Perhaps, for Sam Allardyce, the end ultimately justified the means. Not many sides will keep Liverpool at bay this season, even if this was a quiescent and experimental Liverpool, still on a European comedown from their midweek victory. Yet the howls of anguish from the stands told their own story. The 231st Merseyside derby was as damp a squib as the day that bore it.

Doubtless Allardyce will point at the last 15 minutes, in which his Everton side finally plugged themselves into the mains, pounced on a tiring Liverpool, and probably should have won the game. Yet the truth is that until then, this was a curiously flat affair, played in dispiritingly persistent afternoon drizzle on a squelchy surface with the consistency of cake. Everton’s stirring ending to the game merely posed the question of how much more they might have managed to create had they been a little braver, a little sooner.

Instead, their winless run in this fixture stretches to a record 17 games in all competitions, and as they filed glumly out of Goodison Park, the home fans will surely reflect on a missed opportunity to land the decisive blow on their depleted rivals. With no Mo Salah, no Andy Robertson, with Roberto Firmino and Alex Oxlade-Chamberlain left on the bench, with a greasy pitch and a baying crowd, all the ingredients were in place for Everton to set about their bitter rivals with extreme prejudice.

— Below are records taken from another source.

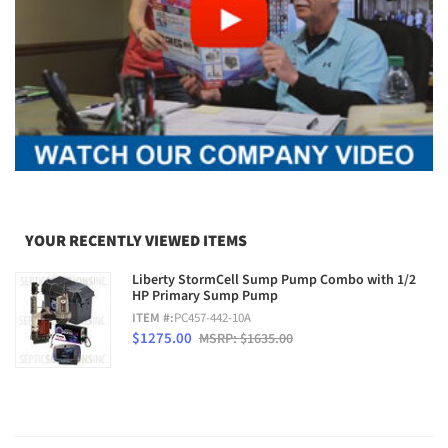
YOUR RECENTLY VIEWED ITEMS
Liberty StormCell Sump Pump Combo with 1/2
HP Primary Sump Pump
ITEM #:
PC457-442-10A
$1275.00
MSRP: $1635.00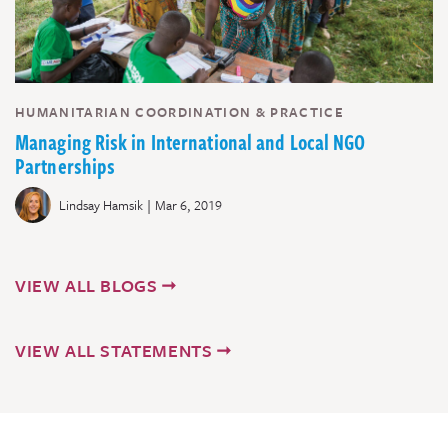
HUMANITARIAN COORDINATION & PRACTICE
Managing Risk in International and Local NGO
Partnerships
|
Lindsay Hamsik
Mar 6, 2019
VIEW ALL BLOGS
VIEW ALL STATEMENTS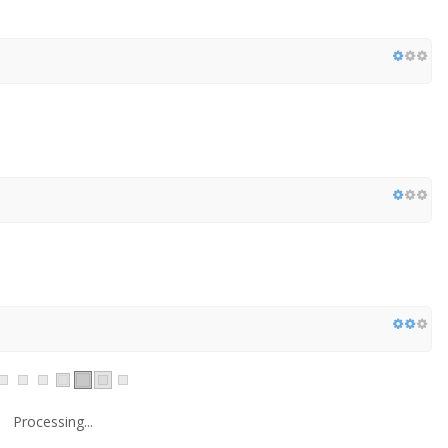
Processing...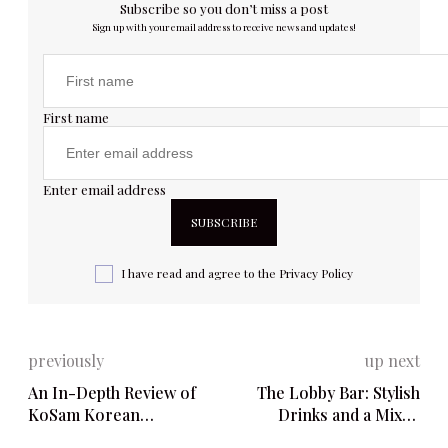
Subscribe so you don’t miss a post
Sign up with your email address to receive news and updates!
First name
Enter email address
I have read and agree to the
Privacy Policy
previously
up next
An In-Depth Review of
The Lobby Bar: Stylish
KoSam Korean
Drinks and a Mixed
Restaurant & Bar – 5865
Dining Experience – 143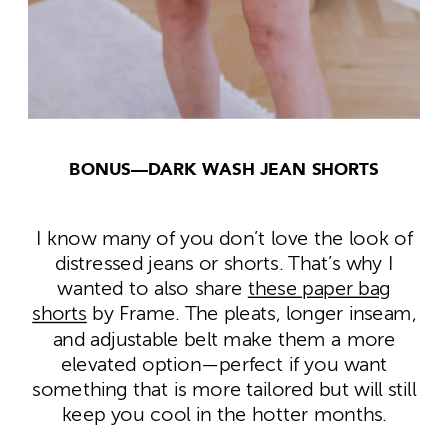
BONUS—DARK WASH JEAN SHORTS
I know many of you don’t love the look of
distressed jeans or shorts. That’s why I
wanted to also share
these paper bag
shorts
by Frame. The pleats, longer inseam,
and adjustable belt make them a more
elevated option—perfect if you want
something that is more tailored but will still
keep you cool in the hotter months.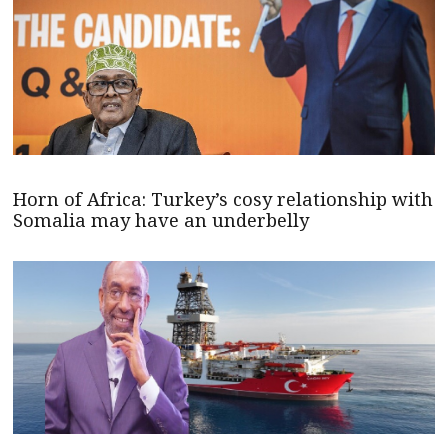
Horn of Africa: Turkey’s cosy relationship with
Somalia may have an underbelly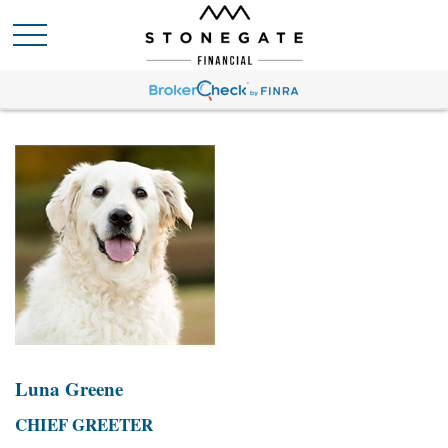
Luna Greene
CHIEF GREETER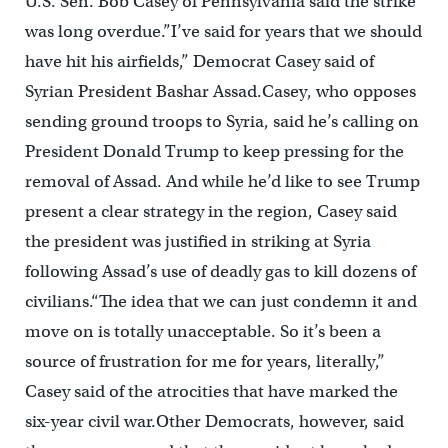
U.S. Sen. Bob Casey of Pennsylvania said the strike
was long overdue.”I’ve said for years that we should
have hit his airfields,” Democrat Casey said of
Syrian President Bashar Assad.Casey, who opposes
sending ground troops to Syria, said he’s calling on
President Donald Trump to keep pressing for the
removal of Assad. And while he’d like to see Trump
present a clear strategy in the region, Casey said
the president was justified in striking at Syria
following Assad’s use of deadly gas to kill dozens of
civilians.“The idea that we can just condemn it and
move on is totally unacceptable. So it’s been a
source of frustration for me for years, literally,”
Casey said of the atrocities that have marked the
six-year civil war.Other Democrats, however, said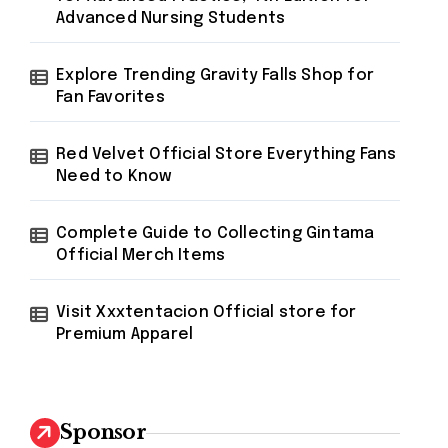
Advanced Nursing Students
Explore Trending Gravity Falls Shop for
Fan Favorites
Red Velvet Official Store Everything Fans
Need to Know
Complete Guide to Collecting Gintama
Official Merch Items
Visit Xxxtentacion Official store for
Premium Apparel
Sponsor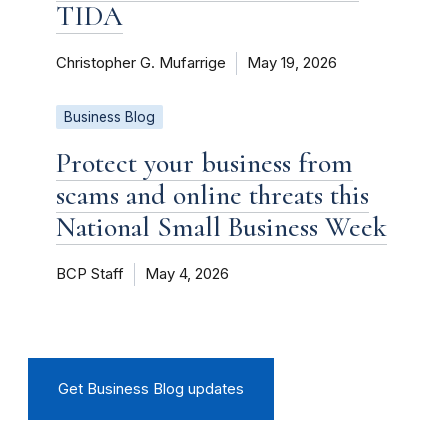
TIDA
Christopher G. Mufarrige
May 19, 2026
Business Blog
Protect your business from
scams and online threats this
National Small Business Week
BCP Staff
May 4, 2026
Get Business Blog updates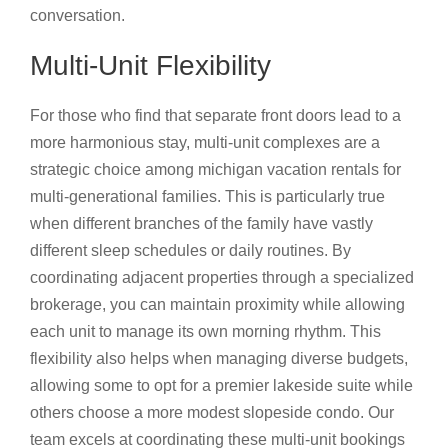
conversation.
Multi-Unit Flexibility
For those who find that separate front doors lead to a
more harmonious stay, multi-unit complexes are a
strategic choice among michigan vacation rentals for
multi-generational families. This is particularly true
when different branches of the family have vastly
different sleep schedules or daily routines. By
coordinating adjacent properties through a specialized
brokerage, you can maintain proximity while allowing
each unit to manage its own morning rhythm. This
flexibility also helps when managing diverse budgets,
allowing some to opt for a premier lakeside suite while
others choose a more modest slopeside condo. Our
team excels at coordinating these multi-unit bookings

Cenk Tosun is swarmed by a group of red shirts

And yet under Allardyce, this is a side that will only ever be a fraction of its full potential. There are good players at this club, players with craft, players who long to create. Tom Davies. Wayne Rooney. Morgan Schneiderlin. Yannick Bolasie. Theo Walcott. Here, they settled instead for the secure embrace of the safe out-ball, the 45-yard back-pass, the 60-yard thump, the satisfying clearance to touch. Up front, Cenk Tosun was forced to live off scraps. The sparky Walcott opened his legs and showed his class once or twice, but was more often employed as an auxiliary right-back. The sleepy Bolasie was substituted on the hour to relieved cheers.

As for Liverpool, they will at least be glad to have emerged from a potentially hazardous encounter with a point and no further injuries. Certainly Danny Ings, earning a rare start up front, was lucky to walk away unscathed after getting his ankle trampled on, a challenge that really should have earned Bolasie a card. Alongside him, Dominic Solanke will go to bed reliving the moment he put the ball straight at Jordan Pickford from six yards in the first half. It is now 23 games without a goal for him, and he will have had few better chances than that.

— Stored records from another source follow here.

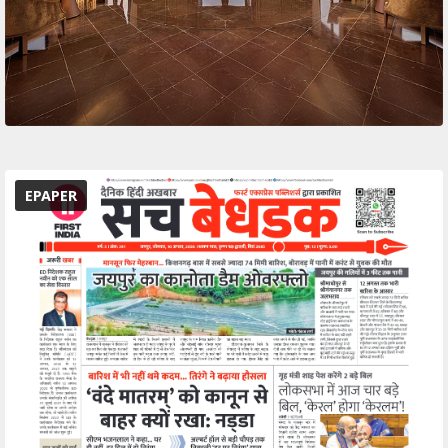
EPAPER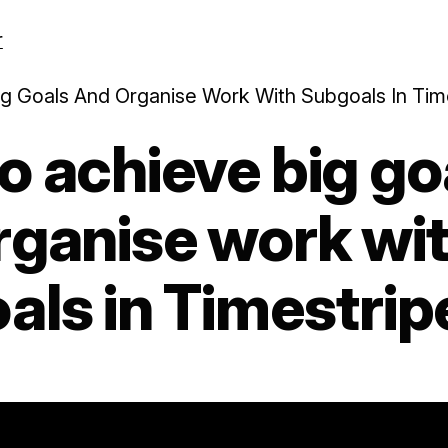
r
g Goals And Organise Work With Subgoals In Tim
o achieve big go
rganise work wi
als in Timestrip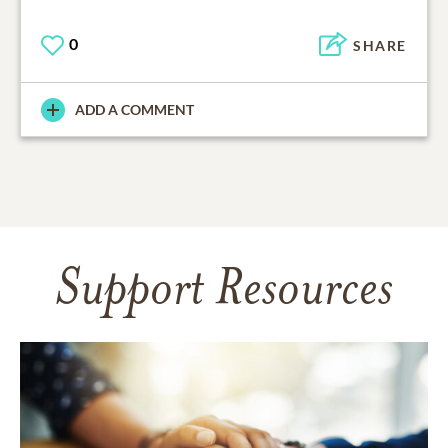
0
SHARE
ADD A COMMENT
Support Resources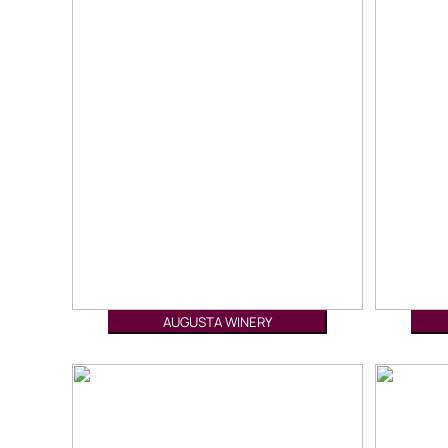
AUGUSTA WINERY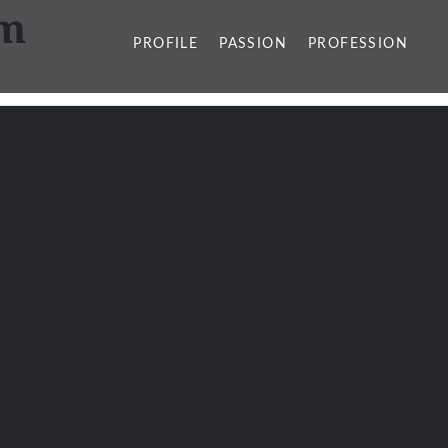
sm
PROFILE
PASSION
PROFESSION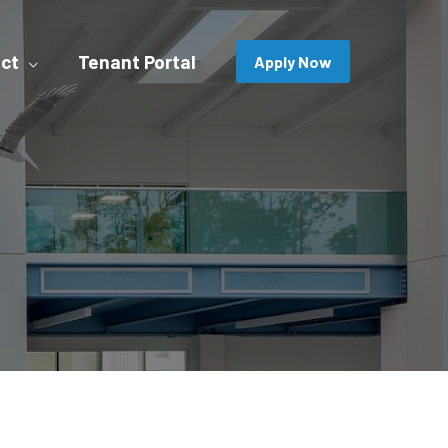
ct
Tenant Portal
Apply Now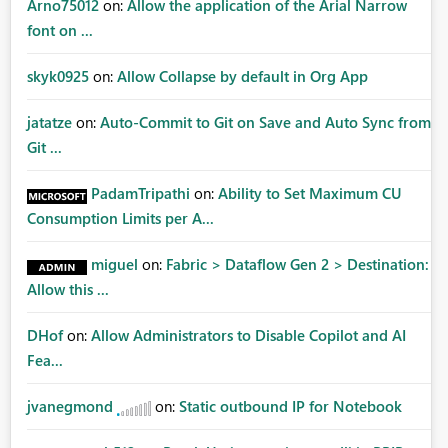
Arno75012
on:
Allow the application of the Arial Narrow
font on ...
skyk0925
on:
Allow Collapse by default in Org App
jatatze
on:
Auto-Commit to Git on Save and Auto Sync from
Git ...
PadamTripathi
on:
Ability to Set Maximum CU
Consumption Limits per A...
miguel
on:
Fabric > Dataflow Gen 2 > Destination:
Allow this ...
DHof
on:
Allow Administrators to Disable Copilot and AI
Fea...
jvanegmond
on:
Static outbound IP for Notebook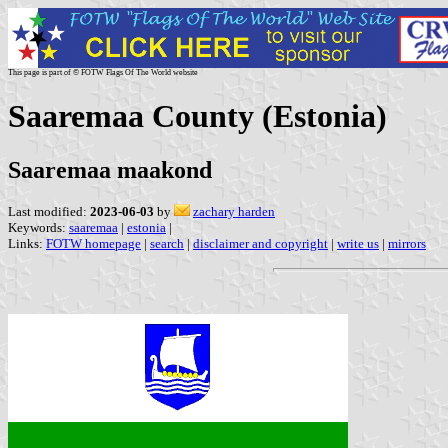
This page is part of © FOTW Flags Of The World website
Saaremaa County (Estonia)
Saaremaa maakond
Last modified:
2023-06-03
by
zachary harden
Keywords:
saaremaa
|
estonia
|
Links:
FOTW homepage
|
search
|
disclaimer and copyright
|
write us
|
mirrors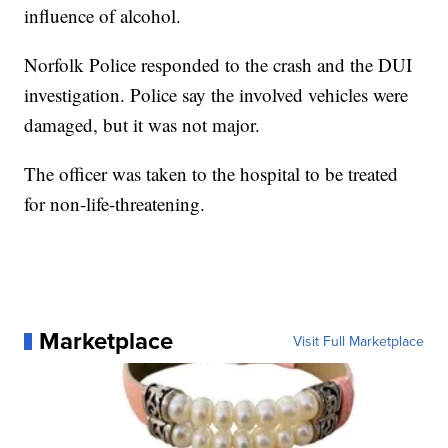
influence of alcohol.
Norfolk Police responded to the crash and the DUI
investigation. Police say the involved vehicles were
damaged, but it was not major.
The officer was taken to the hospital to be treated
for non-life-threatening.
Marketplace
Visit Full Marketplace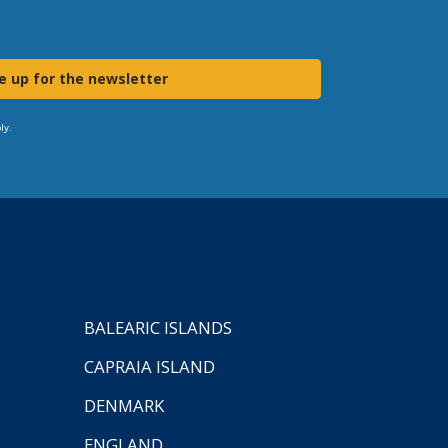
e up for the newsletter
ly.
BALEARIC ISLANDS
CAPRAIA ISLAND
DENMARK
ENGLAND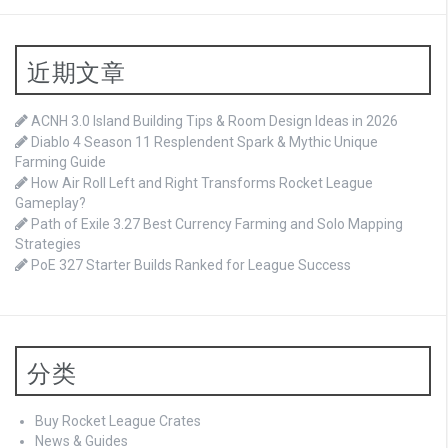
近期文章
ACNH 3.0 Island Building Tips & Room Design Ideas in 2026
Diablo 4 Season 11 Resplendent Spark & Mythic Unique
Farming Guide
How Air Roll Left and Right Transforms Rocket League
Gameplay?
Path of Exile 3.27 Best Currency Farming and Solo Mapping
Strategies
PoE 327 Starter Builds Ranked for League Success
分类
Buy Rocket League Crates
News & Guides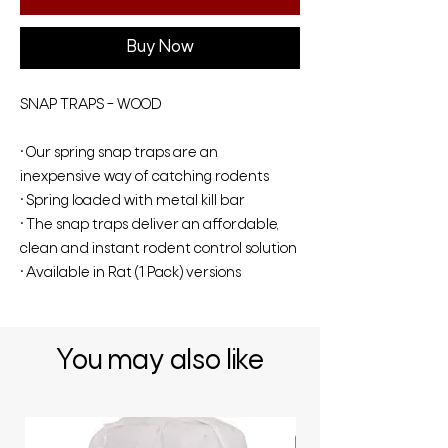
Buy Now
SNAP TRAPS – WOOD
• Our spring snap traps are an
inexpensive way of catching rodents
• Spring loaded with metal kill bar
• The snap traps deliver an affordable,
clean and instant rodent control solution
• Available in Rat (1 Pack) versions
You may also like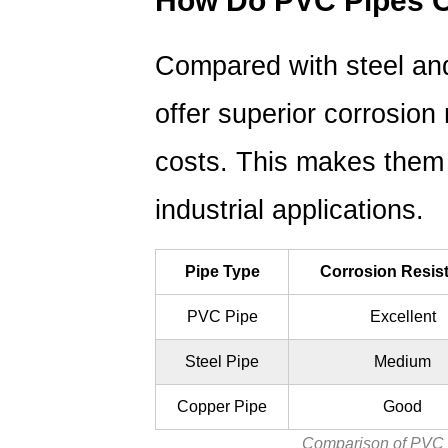
How Do PVC Pipes C
Choose
the
Right
Compared with steel an
PVC
offer superior corrosion
Pipe
for
costs.
This makes them i
Your
Project?
industrial applications.
4.1
Important
Pipe Type
Corrosion Resis
Selection
Factors
PVC Pipe
Excellent
5
FAQ:
Steel Pipe
Medium
Common
Copper Pipe
Good
Questions
About
Comparison of PVC p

Dejan Lovren brings down Theo Walcott

At the other end, Liverpool had Loris Karius and Virgil van Dijk to thank for their clean sheet. Van Dijk was immense throughout, winning virtually all of his 50-50s and again injecting the sort of gentle assurance that the Liverpool defence has so often lacked in recent years. Karius, meanwhile, made the save of the game, a brilliant fingertip flick to deny Bolasie from 25 yards.

But by and large, the game settled into a fairly predictable holding pattern: opting for shape rather than disruption, Everton allowed Liverpool to work the ball to the edge of their penalty area almost unimpeded. As the home fans beseeched their players to push higher up the pitch, Everton remained in their cagey crouch, too deep even to counter effectively.

Tom Davies and Georginio Wijnaldum compete for posesession

There were fleeting reminders that this was a Merseyside derby. Ings clashed angrily with Seamus Coleman after a spicy confrontation in front of the dugouts. Within seconds of coming on for James Milner, Oxlade-Chamberlain whistled a shot from distance just over Pickford’s bar. And finally, at the urging of their own fans, Everton began to take the game to Liverpool. Tosun was inches away from getting a foot on Leighton Baines’s spiteful low cross. Walcott began to come into his own.

Everton could easily have stolen the game in those final minutes. Tosun outmuscled Dejan Lovren but took too long on the ball. Later, the Turk headed the ball back across goal when he should probably have gone for it himself. Dominic Calvert-Lewin tried to curl the ball in at the far post from 15 yards, but put it wide. As the minutes leaked away, the Goodison crowd finally got to its feet, as if something might happen. But nothing did.